The Waratahs lost to the Bulls on Saturday night going down 16-13 after leading 7-6 at the break.

The Waratahs are still still second on the ladder and well placed for a home semi-final with two rounds remaining despite the loss.

They must however beat the Stormers in Cape Town on Saturday to ensure they don’t miss out on hosting a Semi-final.

The pressure would have been a lot less had they beaten the Bulls but McKenzie is adamant that their preparation for the South African leg – which included a 14-hour flight that arrived late Thursday afternoon – played no role in their defeat.

“[I] talked to the players. There was no issues. At half-time, the guys were good,” McKenzie said in the Sydney Morning Herald.

“We made replacements later than we thought we might because the guys were coping. We had plenty of chances to win it.

“We will rue our decisions on the field. We are not going to rue anything in preparation. We had enough there to be able to win the game.”

Supporting McKenzie’s claim is that his 26-man playing squad recorded an unprecedented perfect record in their daily hydration readings.

“For the first time we had a hundred per cent success on hydration,” he said.

“You won’t get any complaints from the players. They all felt good.

“We are not going to look at that for a reason. We are going to look at what we did on the field.”

The Waratahs did not escape Saturday’s match without any injury concerns. Prop Matt Dunning is in doubt for the Stormers match with a calf muscle injury, hooker Tatafu Polota-Nau will be monitored for a head knock and fullback Sam Norton-Knight had his eye stitched, was blood-binned twice and reported blurred vision.

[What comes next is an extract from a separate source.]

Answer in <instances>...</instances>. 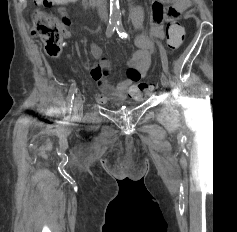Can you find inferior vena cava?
<instances>
[{"mask_svg": "<svg viewBox=\"0 0 237 232\" xmlns=\"http://www.w3.org/2000/svg\"><path fill=\"white\" fill-rule=\"evenodd\" d=\"M91 1L96 6L100 18L106 20L108 18L106 0H91Z\"/></svg>", "mask_w": 237, "mask_h": 232, "instance_id": "inferior-vena-cava-1", "label": "inferior vena cava"}]
</instances>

Waratahs captain Phil Waugh still felt the match was always NSW’s for the taking.

“It [the weather] obviously suited them. They kicked a lot better than we did,” Waugh said.

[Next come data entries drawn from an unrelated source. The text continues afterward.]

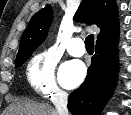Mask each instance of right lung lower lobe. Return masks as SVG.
Returning <instances> with one entry per match:
<instances>
[{
    "mask_svg": "<svg viewBox=\"0 0 131 115\" xmlns=\"http://www.w3.org/2000/svg\"><path fill=\"white\" fill-rule=\"evenodd\" d=\"M117 43L118 36L96 44L84 83L69 96L73 115H100L116 84Z\"/></svg>",
    "mask_w": 131,
    "mask_h": 115,
    "instance_id": "98d812e1",
    "label": "right lung lower lobe"
}]
</instances>
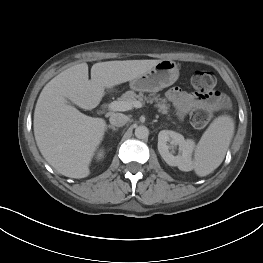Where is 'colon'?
<instances>
[{"mask_svg":"<svg viewBox=\"0 0 263 263\" xmlns=\"http://www.w3.org/2000/svg\"><path fill=\"white\" fill-rule=\"evenodd\" d=\"M191 84L197 95L203 98L214 96L216 76L211 71L198 70L191 76ZM212 107L200 106L195 108L190 114L191 124L198 129L206 127L212 119Z\"/></svg>","mask_w":263,"mask_h":263,"instance_id":"obj_1","label":"colon"}]
</instances>
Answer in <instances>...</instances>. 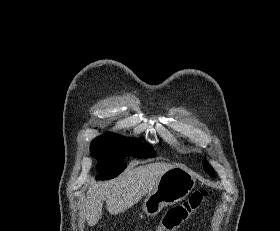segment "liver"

“But we had our chances to score. We could have gone 14-0 up ‘ it [would be] a different game then. There are critical moments that change momentum. And we were on the receiving end of those.”

Waugh added that the Waratahs had committed many of the same errors at the restarts in other games but still managed to win. “But against a team like the Bulls at Loftus with their kicking game, it hurts you,” he said.

Waugh also criticised referee Lyndon Bray for failing to stop the Bulls slowing down the ball at the breakdown.

“Lyndon said at the start of the game he wanted quality set-piece ball and quick ruck ball,” Waugh said.

“It felt like every time we went to the ruck, there was someone lying on the ball. It felt like they were repeat infringements, the same stuff over and over ‘ blokes just lying on our ball.

“We wanted to play, and we couldn’t play. It just gets frustrating.”